◆ TASK DESCRIPTION: Begin at the top of the entries below and write out every line through the one containing "ar ci par là", excluding pictures.

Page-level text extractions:

· · · · · · ·

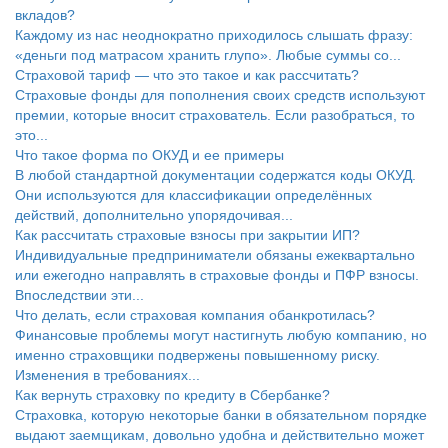
вкладов?
Каждому из нас неоднократно приходилось слышать фразу:
«деньги под матрасом хранить глупо». Любые суммы со...
Страховой тариф — что это такое и как рассчитать?
Страховые фонды для пополнения своих средств используют
премии, которые вносит страхователь. Если разобраться, то
это...
Что такое форма по ОКУД и ее примеры
В любой стандартной документации содержатся коды ОКУД.
Они используются для классификации определённых
действий, дополнительно упорядочивая...
Как рассчитать страховые взносы при закрытии ИП?
Индивидуальные предприниматели обязаны ежеквартально
или ежегодно направлять в страховые фонды и ПФР взносы.
Впоследствии эти...
Что делать, если страховая компания обанкротилась?
Финансовые проблемы могут настигнуть любую компанию, но
именно страховщики подвержены повышенному риску.
Изменения в требованиях...
Как вернуть страховку по кредиту в Сбербанке?
Страховка, которую некоторые банки в обязательном порядке
выдают заемщикам, довольно удобна и действительно может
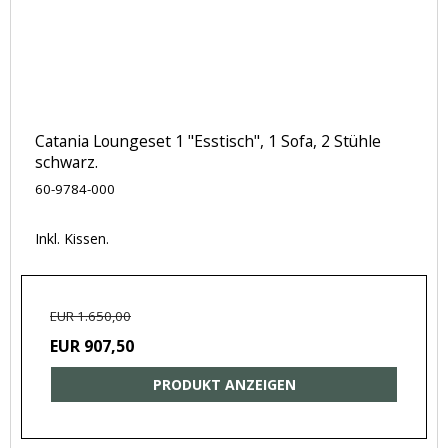
Catania Loungeset 1 "Esstisch", 1 Sofa, 2 Stühle
schwarz.
60-9784-000
Inkl. Kissen.
EUR 1.650,00
EUR 907,50
PRODUKT ANZEIGEN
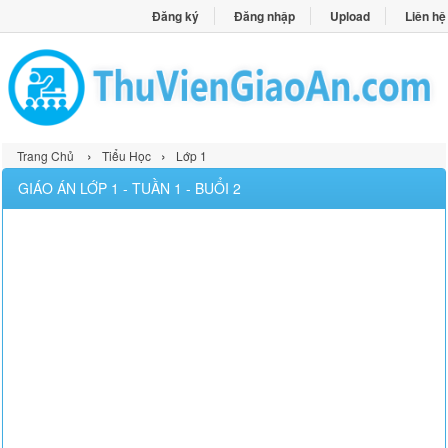
Đăng ký
Đăng nhập
Upload
Liên hệ
›
›
Trang Chủ
Tiểu Học
Lớp 1
GIÁO ÁN LỚP 1 - TUẦN 1 - BUỔI 2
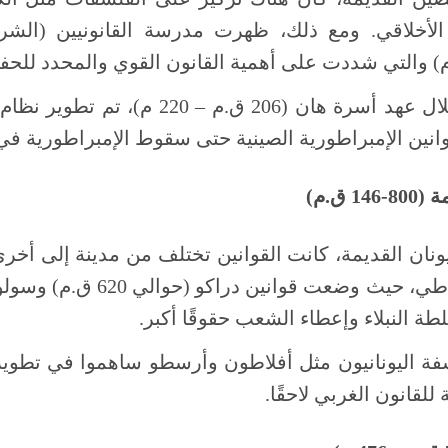
لأخلاقي. ومع ذلك، ظهرت مدرسة القانونيين (الشرع
: خلال عهد أسرة هان (206 ق.م – 0
ين الإمبراطورية الصينية حتى سقوط الإمبراطورية في 1912
 ق.م)
ونان القديمة، كانت القوانين تختلف من مدينة إلى أخرى. 
 النبلاء وإعطاء الشعب حقوقًا أكبر.
سفة اليونانيون مثل أفلاطون وأرسطو ساهموا في تطوير 
قانون الغربي لاحقًا.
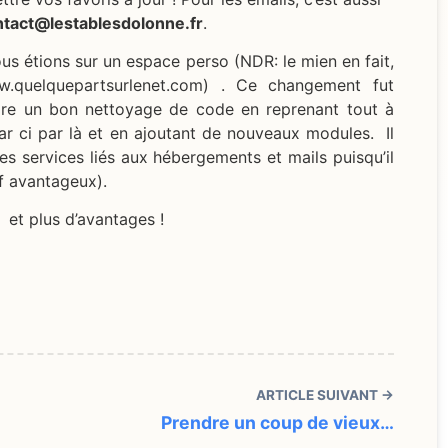
ntact@lestablesdolonne.fr
.
us étions sur un espace perso (NDR: le mien en fait,
ww.quelquepartsurlenet.com) . Ce changement fut
aire un bon nettoyage de code en reprenant tout à
ar ci par là et en ajoutant de nouveaux modules. Il
s services liés aux hébergements et mails puisqu’il
rif avantageux).
 et plus d’avantages !
ARTICLE SUIVANT →
Prendre un coup de vieux…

· · · · · · ·

◆ RESPONSE TO THE EXERCISE:
вкладов?
Каждому из нас неоднократно приходилось слышать фразу:
«деньги под матрасом хранить глупо». Любые суммы со...
Страховой тариф — что это такое и как рассчитать?
Страховые фонды для пополнения своих средств используют
премии, которые вносит страхователь. Если разобраться, то
это...
Что такое форма по ОКУД и ее примеры
В любой стандартной документации содержатся коды ОКУД.
Они используются для классификации определённых
действий, дополнительно упорядочивая...
Как рассчитать страховые взносы при закрытии ИП?
Индивидуальные предприниматели обязаны ежеквартально
или ежегодно направлять в страховые фонды и ПФР взносы.
Впоследствии эти...
Что делать, если страховая компания обанкротилась?
Финансовые проблемы могут настигнуть любую компанию, но
именно страховщики подвержены повышенному риску.
Изменения в требованиях...
Как вернуть страховку по кредиту в Сбербанке?
Страховка, которую некоторые банки в обязательном порядке
выдают заемщикам, довольно удобна и действительно может
Catania Loungeset 1 "Esstisch", 1 Sofa, 2 Stühle
schwarz.
60-9784-000
Inkl. Kissen.
EUR 1.650,00
EUR 907,50
PRODUKT ANZEIGEN
Đăng ký
Đăng nhập
Upload
Liên hệ
›
›
Trang Chủ
Tiểu Học
Lớp 1
GIÁO ÁN LỚP 1 - TUẦN 1 - BUỔI 2
لأخلاقي. ومع ذلك، ظهرت مدرسة القانونيين (الشرع
: خلال عهد أسرة هان (206 ق.م – 0
ين الإمبراطورية الصينية حتى سقوط الإمبراطورية في 1912
 ق.م)
ونان القديمة، كانت القوانين تختلف من مدينة إلى أخرى. 
 النبلاء وإعطاء الشعب حقوقًا أكبر.
سفة اليونانيون مثل أفلاطون وأرسطو ساهموا في تطوير 
قانون الغربي لاحقًا.
ntact@lestablesdolonne.fr
.
us étions sur un espace perso (NDR: le mien en fait,
ww.quelquepartsurlenet.com) . Ce changement fut
aire un bon nettoyage de code en reprenant tout à
ar ci par là et en ajoutant de nouveaux modules. Il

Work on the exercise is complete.